(continuação do capitulo anterior)
Bob Turner tomou a palavra e disse:
- Escolhidos os nossos representantes, passemos agora para a segunda ordem de trabalhos. Creio que todos nós estamos aqui não para eleger alguém para eleger, mas é para defender os nossos interesses sobre a actual situação da Formula 1. Como sabem, todos nós arriscamos o nossos pescoço a cada sete dias, ou talvez menos, em cada corrida, não só na Formula 1, mas na Formula 2, nas Interseries, nas 24 Horas de Le Mans, nos Estados Unidos, em Daytona, Sebring, etc... tudo isto por uma data de prémios de jogo, um salário mediano e nada mais. E sejamos honestos: corremos um banheiras cheias de gasolina com um fósforo aceso.

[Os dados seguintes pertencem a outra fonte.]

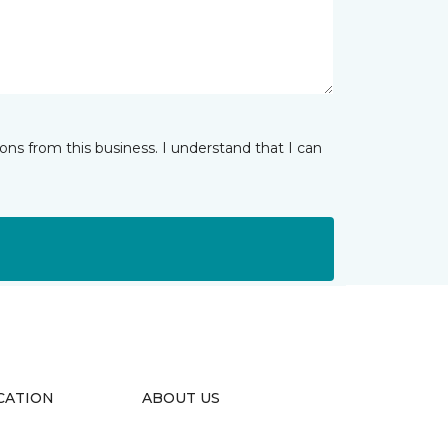
ns from this business. I understand that I can
CATION
ABOUT US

Agora era a vez de Patrick Van Diemen:
- Como o Bob disse, temos de tomar uma posição. Nas últimas semanas vimos amigos nossos a morrerem a uma velocidade demasiado rápida para o nosso gosto. O Bruce, o John, o Alvaro e mais um rapaz francês... creio que é demais em pouco tempo. Temos de tomar uma posição de força, e temos e a tomar já. Mais do que evitar mais mortes, é demonstrar a todos que estamos aqui para correr e não para morrer. Alguém tem propostas?

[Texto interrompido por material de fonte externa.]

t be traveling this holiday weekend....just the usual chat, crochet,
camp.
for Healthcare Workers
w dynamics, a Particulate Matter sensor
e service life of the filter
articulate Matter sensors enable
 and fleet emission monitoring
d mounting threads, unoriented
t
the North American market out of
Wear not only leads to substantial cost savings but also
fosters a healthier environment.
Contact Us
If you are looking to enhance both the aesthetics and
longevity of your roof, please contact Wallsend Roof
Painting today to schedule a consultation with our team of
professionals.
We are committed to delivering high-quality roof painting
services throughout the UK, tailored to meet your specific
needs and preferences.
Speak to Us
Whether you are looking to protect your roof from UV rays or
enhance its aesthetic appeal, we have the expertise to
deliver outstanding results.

Vê-se uma mão no ar. Era a de Alexandre.
- Primeiro que tudo, agradeço a vossa escolha. Segundo, quero dizer que ainda bem que estamos unidos por esta causa, que é de todos. Isto é algo que nós gostamos e que nos afecta, e creio que podemos ser loucos, mas não somos inconscientes tarados sem cérebro. E acho que esta é uma altura ideal para demonstrar que temos isso: cérebro. E que juntos somos uma força. E se formos uma força, poderemos elaborar propostas radicais, por exemplo.
- E qual é a tua proposta? perguntou Bob.
- Aquela que todos tem na cabeça e que tem medo de a dizerem.
- Um boicote? A quê?
- Nurburgring. E Spa-Francochamps, já agora. Nada contra, Patrick.
- Não estou contra, também penso como tu. Agora, tem de haver alternativa.
- Já pensei nisso. Podemos dizer aos organizadores que queremos correr na pista A em vez da B, e que só correremos se colocarem rails de protecção e outras barreiras.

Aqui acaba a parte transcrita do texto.